> _Problem statement_:
After reading each line of the entries, give the number of lines that contain "bağlıdır" and nothing else.

> _Given records_:
______________________________
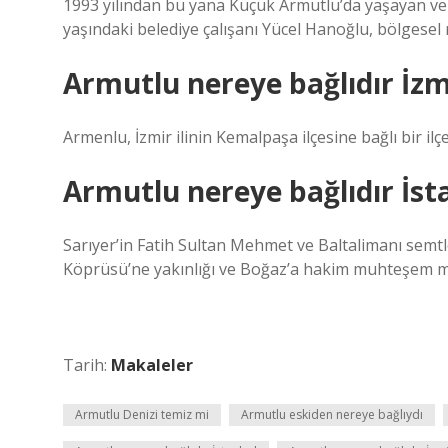
1993 yılından bu yana Küçük Armutlu’da yaşayan ve 
yaşındaki belediye çalışanı Yücel Hanoğlu, bölgese
Armutlu nereye bağlıdır İzm
Armenlu, İzmir ilinin Kemalpaşa ilçesine bağlı bir ilçe
Armutlu nereye bağlıdır İst
Sarıyer’in Fatih Sultan Mehmet ve Baltalimanı semt
Köprüsü’ne yakınlığı ve Boğaz’a hakim muhteşem m
Tarih:
Makaleler
Armutlu Denizi temiz mi
Armutlu eskiden nereye bağlıydı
______________________________
> _Response for this exercise_:
2